* **WHAT THE TASK ASKS**
The data needs to be returned in full, exactly as it reads.

::::

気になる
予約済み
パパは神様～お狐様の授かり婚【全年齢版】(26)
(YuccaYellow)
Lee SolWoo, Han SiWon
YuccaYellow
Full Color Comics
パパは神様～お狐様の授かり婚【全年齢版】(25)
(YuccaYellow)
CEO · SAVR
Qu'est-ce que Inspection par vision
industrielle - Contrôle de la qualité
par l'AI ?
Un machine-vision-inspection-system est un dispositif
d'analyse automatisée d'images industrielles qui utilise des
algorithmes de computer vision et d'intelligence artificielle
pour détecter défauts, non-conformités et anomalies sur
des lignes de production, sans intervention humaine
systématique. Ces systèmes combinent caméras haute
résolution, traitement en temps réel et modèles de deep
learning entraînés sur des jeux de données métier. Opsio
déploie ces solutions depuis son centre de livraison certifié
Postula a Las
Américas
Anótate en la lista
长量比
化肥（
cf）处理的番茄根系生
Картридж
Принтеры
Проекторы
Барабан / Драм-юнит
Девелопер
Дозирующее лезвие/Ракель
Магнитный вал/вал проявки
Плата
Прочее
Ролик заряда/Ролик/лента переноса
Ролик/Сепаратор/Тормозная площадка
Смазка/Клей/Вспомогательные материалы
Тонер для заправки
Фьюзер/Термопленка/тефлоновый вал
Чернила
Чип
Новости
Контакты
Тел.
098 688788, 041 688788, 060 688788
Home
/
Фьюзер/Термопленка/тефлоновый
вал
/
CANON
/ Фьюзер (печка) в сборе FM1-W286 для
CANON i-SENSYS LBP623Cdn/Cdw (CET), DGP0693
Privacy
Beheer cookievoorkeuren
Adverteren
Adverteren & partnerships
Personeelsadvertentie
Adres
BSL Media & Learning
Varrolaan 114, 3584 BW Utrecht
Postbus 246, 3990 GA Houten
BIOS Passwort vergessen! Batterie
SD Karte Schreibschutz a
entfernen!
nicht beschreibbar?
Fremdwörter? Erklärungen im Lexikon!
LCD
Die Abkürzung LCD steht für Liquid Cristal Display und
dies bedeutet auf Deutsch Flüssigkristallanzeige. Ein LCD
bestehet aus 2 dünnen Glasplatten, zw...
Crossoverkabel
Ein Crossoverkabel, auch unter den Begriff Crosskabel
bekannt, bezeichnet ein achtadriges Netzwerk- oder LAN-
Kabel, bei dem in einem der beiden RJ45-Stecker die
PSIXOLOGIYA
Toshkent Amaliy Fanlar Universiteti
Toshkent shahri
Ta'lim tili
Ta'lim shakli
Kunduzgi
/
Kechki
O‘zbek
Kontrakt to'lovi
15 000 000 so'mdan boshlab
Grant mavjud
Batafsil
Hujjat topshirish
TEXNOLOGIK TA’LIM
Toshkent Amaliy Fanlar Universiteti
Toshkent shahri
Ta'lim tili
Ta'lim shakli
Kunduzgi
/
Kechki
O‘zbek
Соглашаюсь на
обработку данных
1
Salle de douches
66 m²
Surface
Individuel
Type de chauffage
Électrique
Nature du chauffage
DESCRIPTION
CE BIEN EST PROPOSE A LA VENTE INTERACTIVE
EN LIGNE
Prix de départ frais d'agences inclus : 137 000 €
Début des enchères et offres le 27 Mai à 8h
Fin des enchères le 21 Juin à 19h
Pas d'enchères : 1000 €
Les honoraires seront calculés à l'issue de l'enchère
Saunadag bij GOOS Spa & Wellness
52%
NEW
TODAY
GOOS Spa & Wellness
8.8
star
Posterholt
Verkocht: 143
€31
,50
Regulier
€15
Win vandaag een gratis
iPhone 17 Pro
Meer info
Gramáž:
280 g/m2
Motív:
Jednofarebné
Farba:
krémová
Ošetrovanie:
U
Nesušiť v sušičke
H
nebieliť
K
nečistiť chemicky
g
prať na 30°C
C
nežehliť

::::

* **YOUR SOLUTION**
気になる
予約済み
パパは神様～お狐様の授かり婚【全年齢版】(26)
(YuccaYellow)
Lee SolWoo, Han SiWon
YuccaYellow
Full Color Comics
パパは神様～お狐様の授かり婚【全年齢版】(25)
(YuccaYellow)
CEO · SAVR
Qu'est-ce que Inspection par vision
industrielle - Contrôle de la qualité
par l'AI ?
Un machine-vision-inspection-system est un dispositif
d'analyse automatisée d'images industrielles qui utilise des
algorithmes de computer vision et d'intelligence artificielle
pour détecter défauts, non-conformités et anomalies sur
des lignes de production, sans intervention humaine
systématique. Ces systèmes combinent caméras haute
résolution, traitement en temps réel et modèles de deep
learning entraînés sur des jeux de données métier. Opsio
déploie ces solutions depuis son centre de livraison certifié
Postula a Las
Américas
Anótate en la lista
长量比
化肥（
cf）处理的番茄根系生
Картридж
Принтеры
Проекторы
Барабан / Драм-юнит
Девелопер
Дозирующее лезвие/Ракель
Магнитный вал/вал проявки
Плата
Прочее
Ролик заряда/Ролик/лента переноса
Ролик/Сепаратор/Тормозная площадка
Смазка/Клей/Вспомогательные материалы
Тонер для заправки
Фьюзер/Термопленка/тефлоновый вал
Чернила
Чип
Новости
Контакты
Тел.
098 688788, 041 688788, 060 688788
Home
/
Фьюзер/Термопленка/тефлоновый
вал
/
CANON
/ Фьюзер (печка) в сборе FM1-W286 для
CANON i-SENSYS LBP623Cdn/Cdw (CET), DGP0693
Privacy
Beheer cookievoorkeuren
Adverteren
Adverteren & partnerships
Personeelsadvertentie
Adres
BSL Media & Learning
Varrolaan 114, 3584 BW Utrecht
Postbus 246, 3990 GA Houten
BIOS Passwort vergessen! Batterie
SD Karte Schreibschutz a
entfernen!
nicht beschreibbar?
Fremdwörter? Erklärungen im Lexikon!
LCD
Die Abkürzung LCD steht für Liquid Cristal Display und
dies bedeutet auf Deutsch Flüssigkristallanzeige. Ein LCD
bestehet aus 2 dünnen Glasplatten, zw...
Crossoverkabel
Ein Crossoverkabel, auch unter den Begriff Crosskabel
bekannt, bezeichnet ein achtadriges Netzwerk- oder LAN-
Kabel, bei dem in einem der beiden RJ45-Stecker die
PSIXOLOGIYA
Toshkent Amaliy Fanlar Universiteti
Toshkent shahri
Ta'lim tili
Ta'lim shakli
Kunduzgi
/
Kechki
O‘zbek
Kontrakt to'lovi
15 000 000 so'mdan boshlab
Grant mavjud
Batafsil
Hujjat topshirish
TEXNOLOGIK TA’LIM
Toshkent Amaliy Fanlar Universiteti
Toshkent shahri
Ta'lim tili
Ta'lim shakli
Kunduzgi
/
Kechki
O‘zbek
Соглашаюсь на
обработку данных
1
Salle de douches
66 m²
Surface
Individuel
Type de chauffage
Électrique
Nature du chauffage
DESCRIPTION
CE BIEN EST PROPOSE A LA VENTE INTERACTIVE
EN LIGNE
Prix de départ frais d'agences inclus : 137 000 €
Début des enchères et offres le 27 Mai à 8h
Fin des enchères le 21 Juin à 19h
Pas d'enchères : 1000 €
Les honoraires seront calculés à l'issue de l'enchère
Saunadag bij GOOS Spa & Wellness
52%
NEW
TODAY
GOOS Spa & Wellness
8.8
star
Posterholt
Verkocht: 143
€31
,50
Regulier
€15
Win vandaag een gratis
iPhone 17 Pro
Meer info
Gramáž:
280 g/m2
Motív:
Jednofarebné
Farba:
krémová
Ošetrovanie:
U
Nesušiť v sušičke
H
nebieliť
K
nečistiť chemicky
g
prať na 30°C
C
nežehliť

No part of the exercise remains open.